INTERVIEW: David, what about you, when you think about what you’ve done up to this point—do any narratives jump out at you?
ARQUETTE: I typically try to do projects where I like the character or I like the story. I try to find a human balance between them. I try to bring humor to whatever I do, even if it’s a dramatic character. We’re all human beings, so we have a range of emotions, and to be able to tap into the human quirky qualities of a character is really fun for me. To find those happy accidents, those moments that are out of our human control that something bigger happening has an effect on. It’s a look or a reaction or some sort of exchange between two people. Those are the moments that resonate the strongest with me.
INTERVIEW: Can you tell us the story of how you got involved with Art of Elysium, and what it’s been like for you so far?
ARQUETTE: Well, I first got involved because my sister Patricia was helping them throw an art show, and the artist was doing these paintings using famous mug shots. It was very visual and spoke to me, and I loved the fact that it put a human face, a kind of rebellious face, to celebrity, and that was really interesting to me. I collect a lot of different things, and one of the things I had collected was the West Hollywood Police Department booking chair. I liked it because it was from the ’60s and it was all attached—it had the numbers attached to the chair. It was the actual chair that whoever got arrested whoever got arrested in West Hollywood got their picture taken in, and a lot of famous people had that happen to them, unfortunately. So I bought it and I offered it up to take pictures and people could get their mug shot and make a donation to the charity. That was my first involvement with them, it was about 10 years ago.

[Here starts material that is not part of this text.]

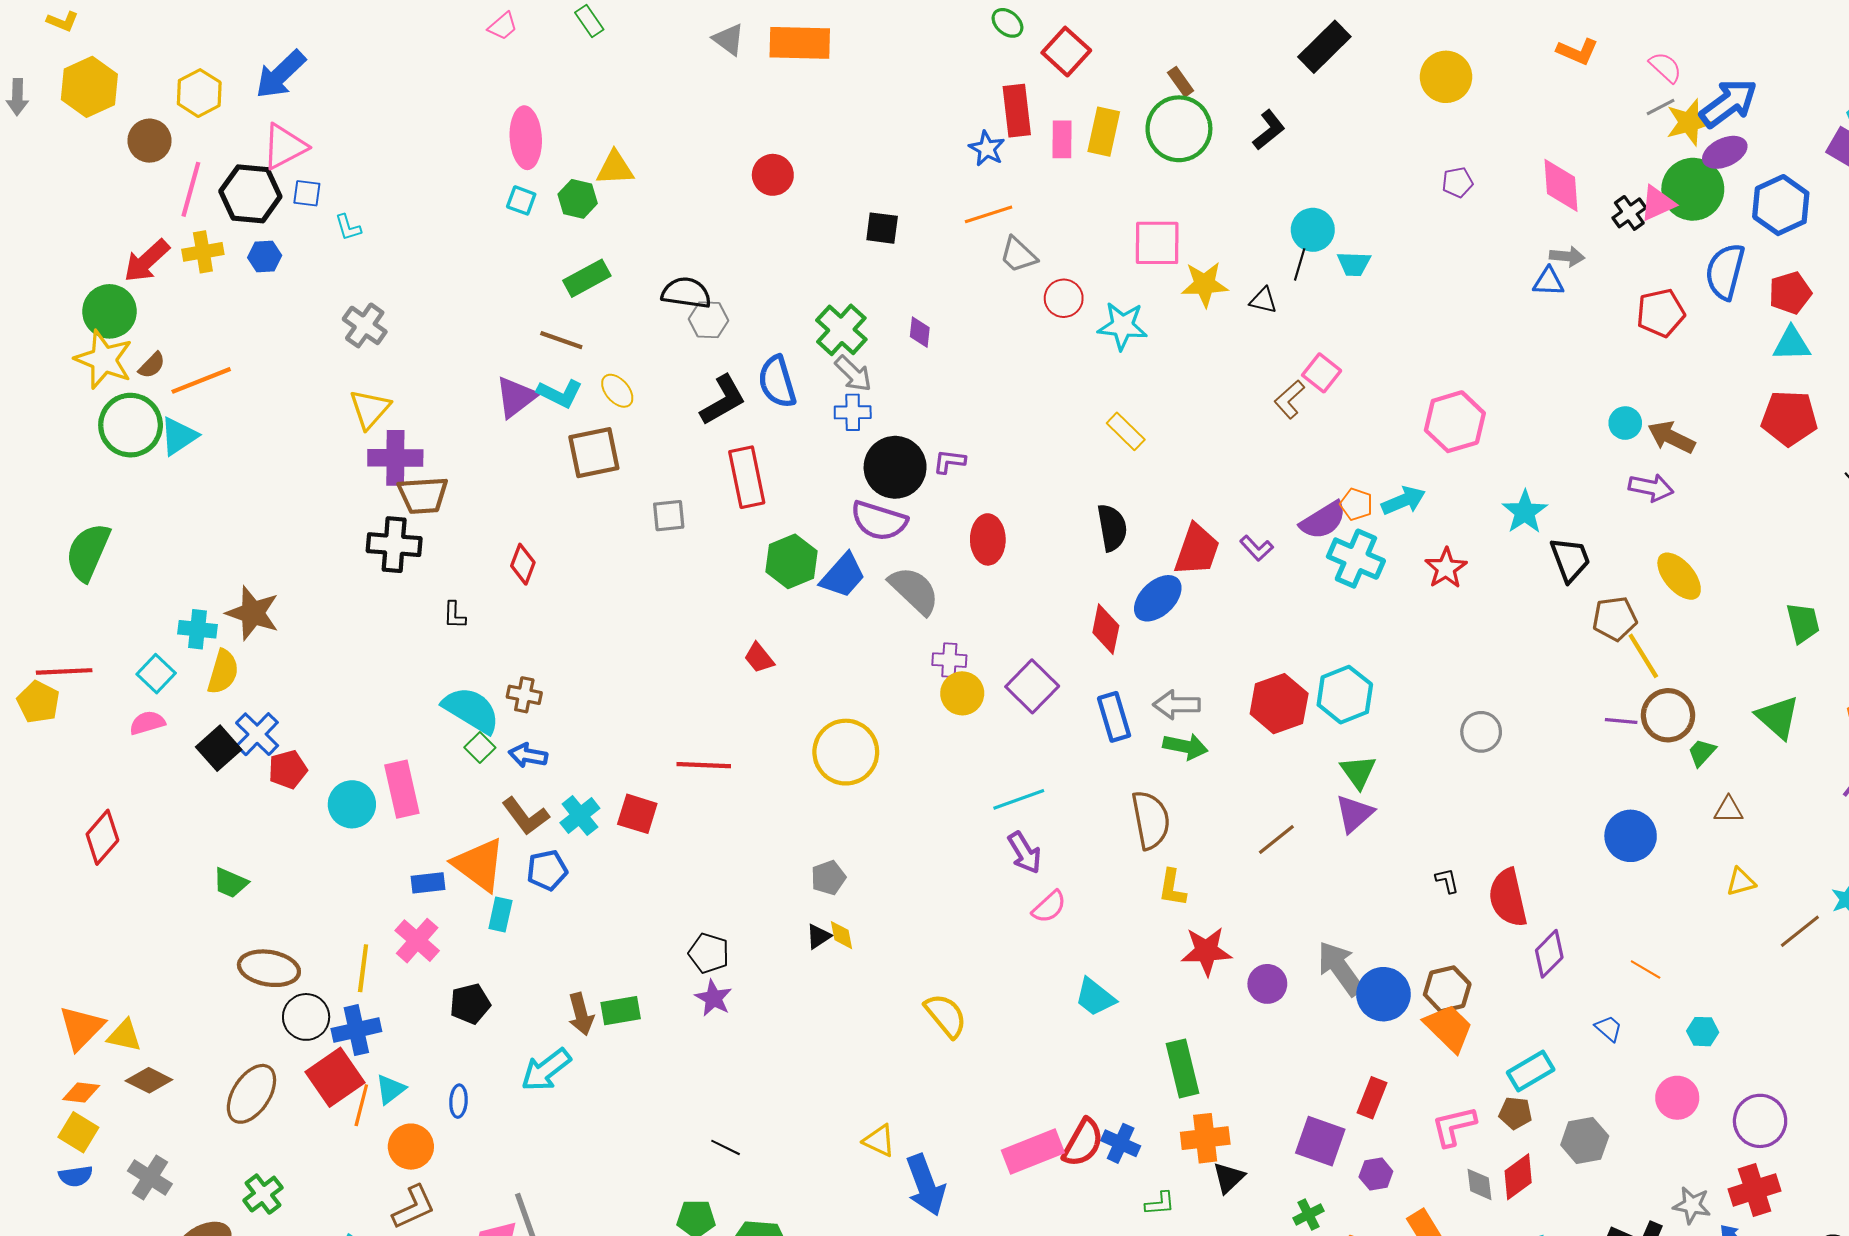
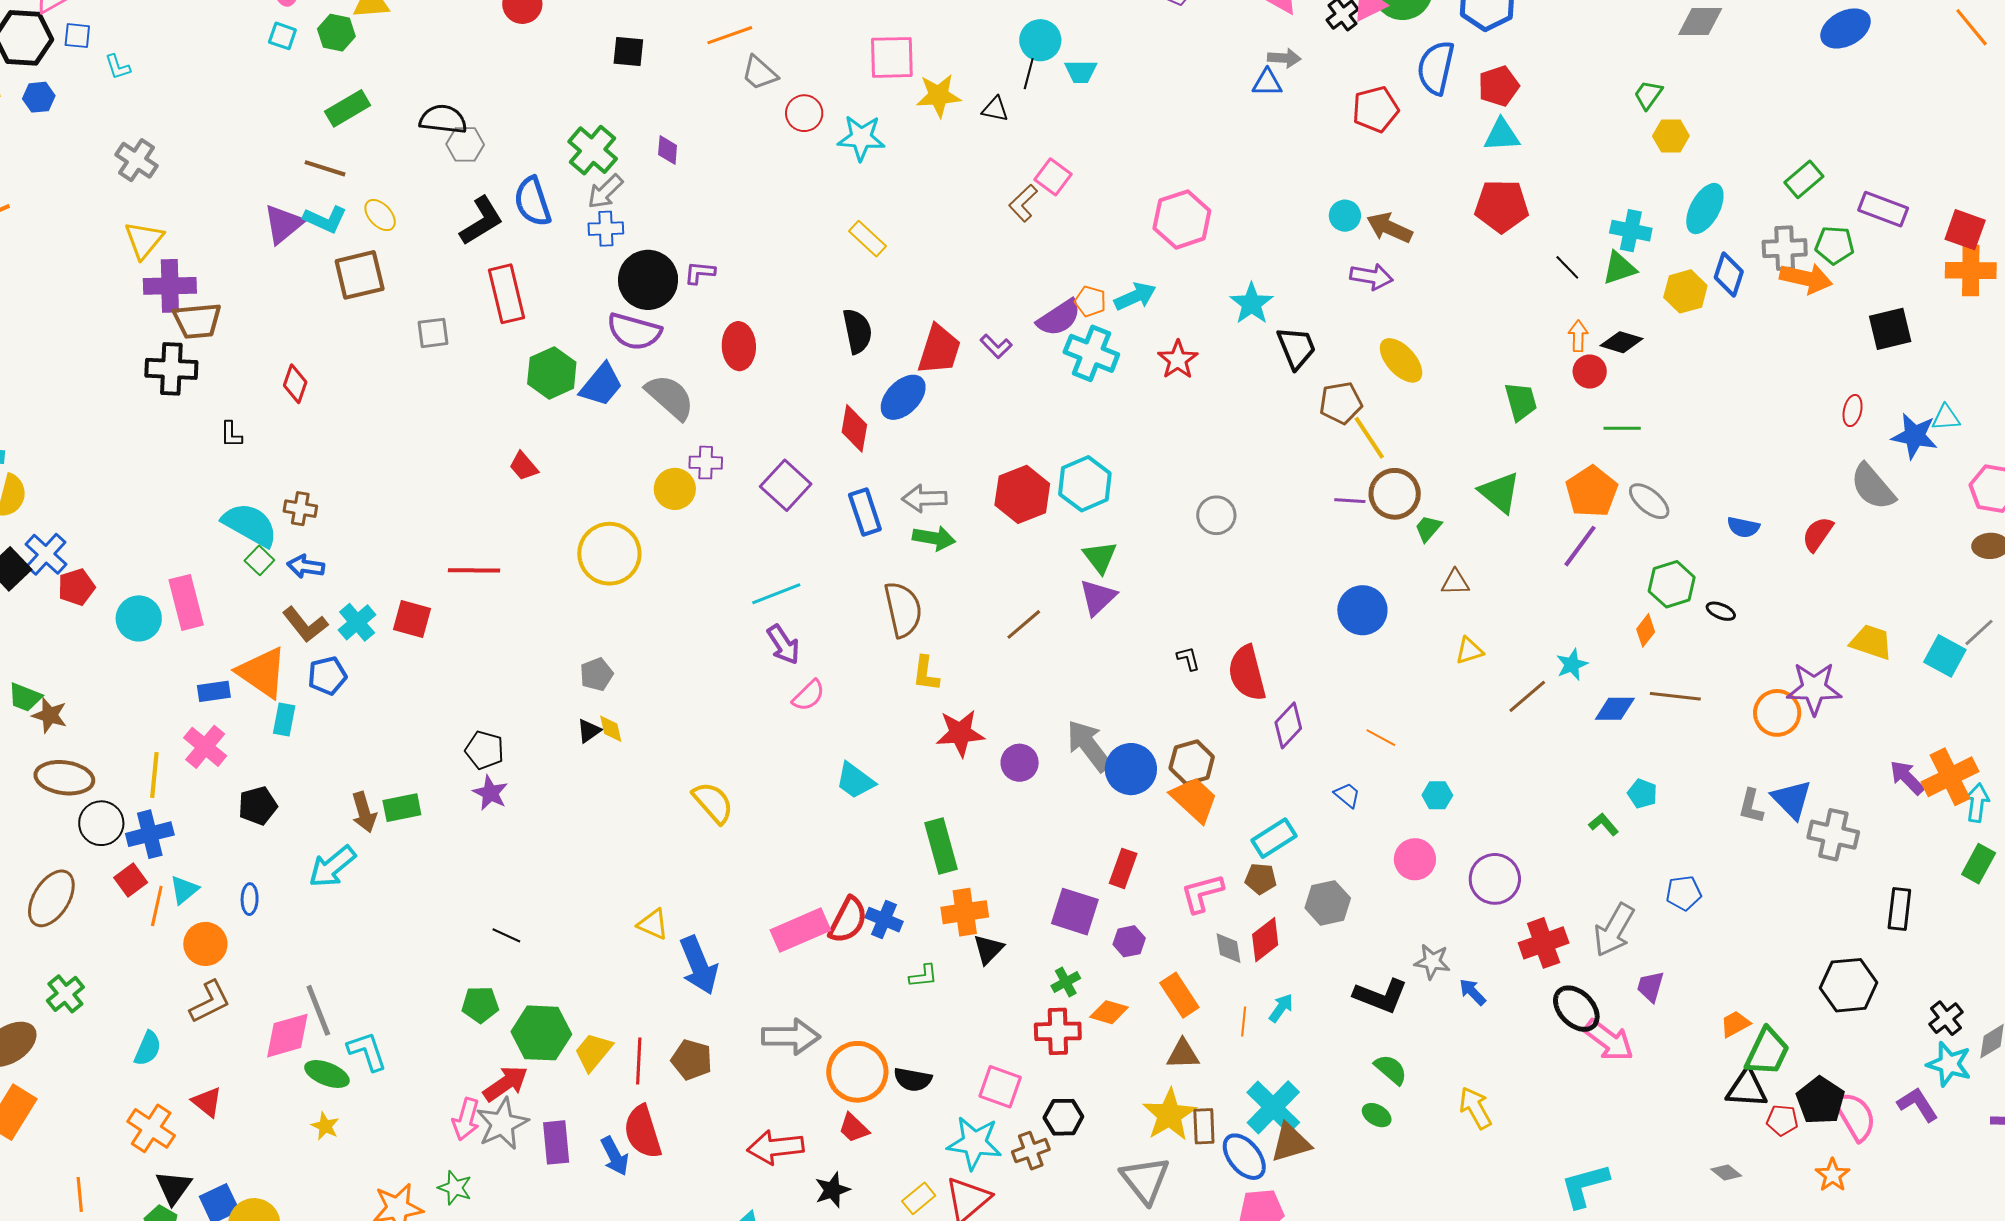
gray arrow: (853, 374) -> (605, 192), turned 93
brown star: (253, 613) -> (50, 715), moved, size x0.7
yellow circle: (962, 693) -> (675, 489), moved
red square: (335, 1077) -> (131, 880), size x0.6
red cross: (1755, 1190) -> (1544, 943), moved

INTERVIEW: Have there been any other memorable moments in the last decade?
ARQUETTE: Whenever I work with the kids, it’s always such an amazing moment. I just came back from a session, and one of the kids was new to having to undergo treatment for her condition, and she was having a really rough time. It’s hard to see kids going through a difficult, painful time. She was really sad, and it was painful for her. But then—after they did their procedure, what they needed to do—she had time to paint, and she came over and painted this beautiful heart and a peace sign and her name. She really got into the art and took her mind off it, and moments like that are just beautiful and put your own life and what’s important into perspective. It’s about helping these kids and these parents. It’s incredibly difficult for them to have to go through this process. Me being a father, I can only imagine, so to be able to give them some relief, too, is really a gift.
ATWOOD: I think the families need support as much as the children themselves. It’s touching to me—I was a mother when I was really young—how young these parents are. They’re in their early 20s and they’re coping with this massive, daunting—I don’t know how they do it—they have two children, one of them is sick, and they’re 22 years old and they don’t have insurance. It’s absolutely inspiring; it’s so incredible how brave they are.